The light from the furnace fire lit my kinsfolk’s faces in a strange way, casting heavy shadows and making them look ugly, even those few that weren’t. ‘We say Oyoyoy!’ they screamed. ‘We say Oyoyoyoyoyoyoy!’
‘And whadderwewant, eh?’ the Smelter asked, slightly condescending, as if he was the teacher and everyone else his pupils.
‘More! We want more!’
‘That’s right. And when we got it, whadderwedo with it?’
There came a brief puzzled silence, during which I too wondered what the Smelter was angling for by way of reply. What do you do with a great deal of gold? You can’t eat it; you can’t wear it – not much of it anyway; it doesn’t keep the cold out; it doesn’t really, when you come to think of it, serve any useful purpose at all.
‘We put it in the tub,’ came an uncertain voice from the back.
‘Yeah! Grubagrub grub, we put it in the tub!’ the others joined in.
But this was still not what the Smelter was after. ‘And then?’ he urged. ‘And then? Where do we put the tub to keep it safe, eh? Where did out grandparents keep their gold, and their grandfathers before them? Think, you blockheads!

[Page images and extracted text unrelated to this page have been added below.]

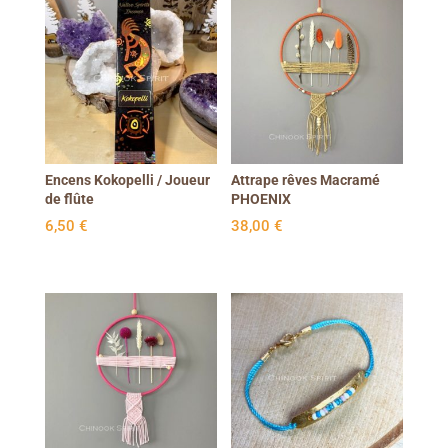
Encens Kokopelli / Joueur
Attrape rêves Macramé
de flûte
PHOENIX
6,50
€
38,00
€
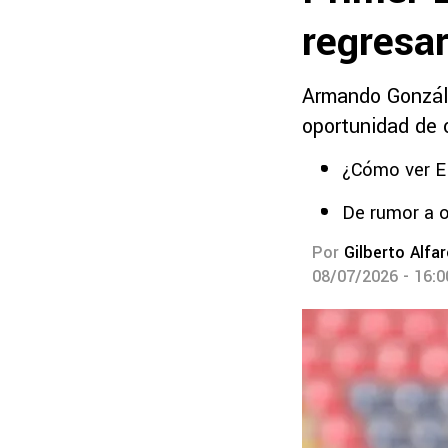
regresar
Armando Gonzále
oportunidad de 
¿Cómo ver E
De rumor a o
Por
Gilberto Alfa
08/07/2026 - 16:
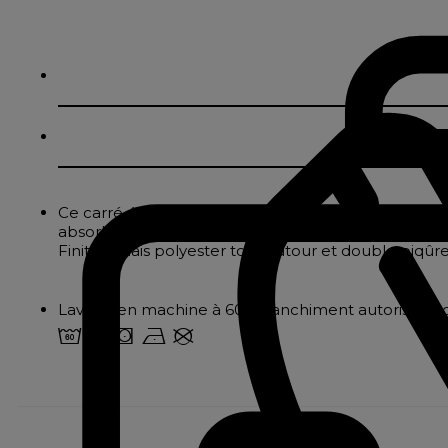
Ce carré éponge, dédié au bien-être, est confectionn
absorbant. Son séchage rapide, grâce à sa compositi
Finition biais polyester tout autour et double piqûr
Lavage en machine à 60° Blanchiment autorisé Sé
4 u s n U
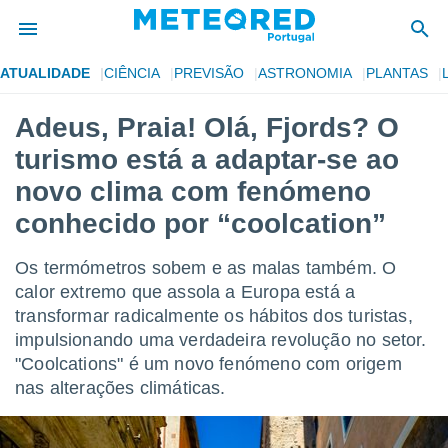
ATUALIDADE
CIÊNCIA
PREVISÃO
ASTRONOMIA
PLANTAS
de
Adeus, Praia! Olá, Fjords? O
 da
turismo está a adaptar-se ao
empo.pt) foi
or
novo clima com fenómeno
is para
conhecido por “coolcation”
e as
 fornecidas
 qualidade.
Os termómetros sobem e as malas também. O
r a este
calor extremo que assola a Europa está a
s das
opções:
transformar radicalmente os hábitos dos turistas,
impulsionando uma verdadeira revolução no setor.
ookies e
"Coolcations" é um novo fenómeno com origem
 forma
nas alterações climáticas.
e digital
da,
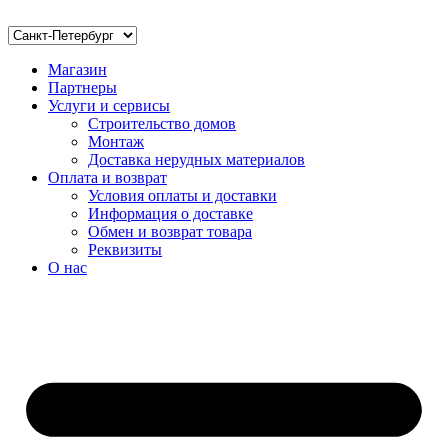
Магазин
Партнеры
Услуги и сервисы
Строительство домов
Монтаж
Доставка нерудных материалов
Оплата и возврат
Условия оплаты и доставки
Информация о доставке
Обмен и возврат товара
Реквизиты
О нас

They kept it in Au… in Au…’
‘In ore stacks?’ came the same voice as before.
‘In orchards?’ came another.
‘I know!’ squeaked Jet at my elbow before I could stop her. ‘In Aurona! They kept it in Aurona!’
Silly Jet, but it didn’t really matter because the last word was snatched out of her mouth almost before she had finished saying it and taken up by the entire assembly and shouted for so long that we had plenty of time to run back to our beds without being discovered. From where we could still hear it, booming out into the night like a stag’s love cry. Or, noisier, like the roar of an avalanche as it hits the tree line. ‘Au-rona! Au-rona! Au-rona! Au-rona!’
Next morning a crown was presented to Odolghes for him to wear on special occasions. The smiths had made it from the button overnight: a thick ring of beaten gold with an empty space in the front for the setting of the famous Raietta stone. He never wore it, however. First because he said he was not a King but a Chief and preferred the old feathered headdress, and second because when the casket containing the Raietta was opened there was found to be no stone inside, simply a note from my mother saying, Sorry, but for her journey she needed something valuable and easy to carry, and this bauble was just the job.